Your training loop simply sees:
```python
for batch_data, batch_labels in dataloader:
    # forward pass
    # loss computation
    # backward pass
    # optimizer step
```

Each iteration, it gets a new, ready-to-use batch without long I/O waits, because the workers have been pre-
loading and processing data in parallel.

**7. End of the Epoch:**

After ~312 iterations, all batches have been processed. All indices have been consumed, so the DataLoader
has no more batches to yield.

The epoch ends. If shuffle=True, on the next epoch, the sampler reshuffles indices, and the whole process
repeats with workers again loading data in parallel.

---


## **How does shuffling Happen in Data Loader**

This uses sampler

In PyTorch, the sampler in the DataLoader determines the strategy for selecting samples from the dataset during data loading.

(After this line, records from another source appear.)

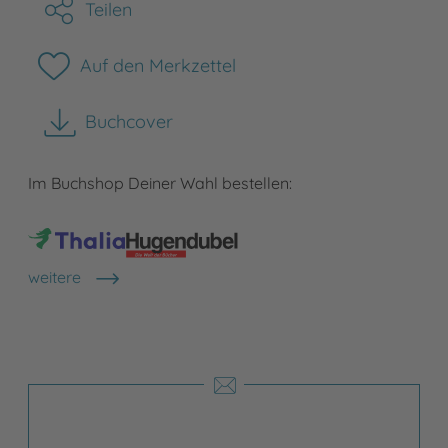
Teilen
Auf den Merkzettel
Buchcover
herunterladen
Im Buchshop Deiner Wahl bestellen:
weitere
Shops anzeigen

It controls how indices of the dataset are drawn for each batch.

**Types of Samplers**

PyTorch provides several predefined samplers, and you can create custom ones:
1. **SequentialSampler**:

- Samples elements sequentially, in the order they appear in the dataset.

- Default when shuffle=False.

- Should be used when working with timeseries data

2. **RandomSampler**:

- Samples elements randomly without replacement.

- Default when shuffle=True.

We can also create custom Sampling Strategies.

Suppose we need sampling but in that sample we also need it to follow a particular types of Distribution.

## **Collate Function**

The collate_fn in PyTorch's DataLoader is a function that specifies how to combine a list of samples from a dataset into a single batch.

By default, the DataLoader uses a simple batch collation mechanism, but collate_fn allows you to customize how the data should be processed and batched.

**Why do we need custom merging strategy for merging data to create batches**

- When there will be difference size of tensor in our rows and while merging they both cannot be merged because the shape is not same

## **Data Loader Important Parameters**

The DataLoader class in PyTorch comes with several parameters that allow you to customize how data is loaded, batched, and preprocessed. Some of the most commonly used and important parameters include:

1. dataset(mandatory) :
The Dataset from which the DataLoader will pull data.
Must be a subclass of torch.utils.data.Dataset that implements __getitem__ and
__len__.


2. batch_size: How many samples per batch to load. Default is 1. Larger batch sizes can speed up training on GPUs but require more memory.

3. shuffle: If True, the DataLoader will shuffle the dataset indices each epoch.
Helpful to avoid the model becoming too dependent on the order of samples.

4. num_workers:
The number of worker processes used to load data in parallel.
Setting num_workers > 0 can speed up data loading by leveraging multiple CPU
cores, especially if I/O or preprocessing is a bottleneck.

5. pin_memory:
If True, the DataLoader will copy tensors into pinned (page-locked) memory before
returning them.
This can improve GPU transfer speed and thus overall training throughput,
particularly on CUDA systems.


6. drop_last:
If True, the DataLoader will drop the last incomplete batch if the total number of samples is not divisible by the batch size.
Useful when exact batch sizes are required (for example, in some batch
normalization scenarios).

7. collate_fn:
A callable that processes a list of samples into a batch (the default simply stacks tensors).
Custom collate_fn can handle variable-length sequences, perform custom batching logic, or handle complex data structures.

8. sampler:
sampler defines the strategy for drawing samples (e.g., for handling imbalanced
classes, or custom sampling strategies).
batch_sampler works at the batch level, controlling how batches are formed.
Typically, you don’t need to specify these if you are using batch_size and shuffle.
However, they provide lower-level control if you have advanced requirements.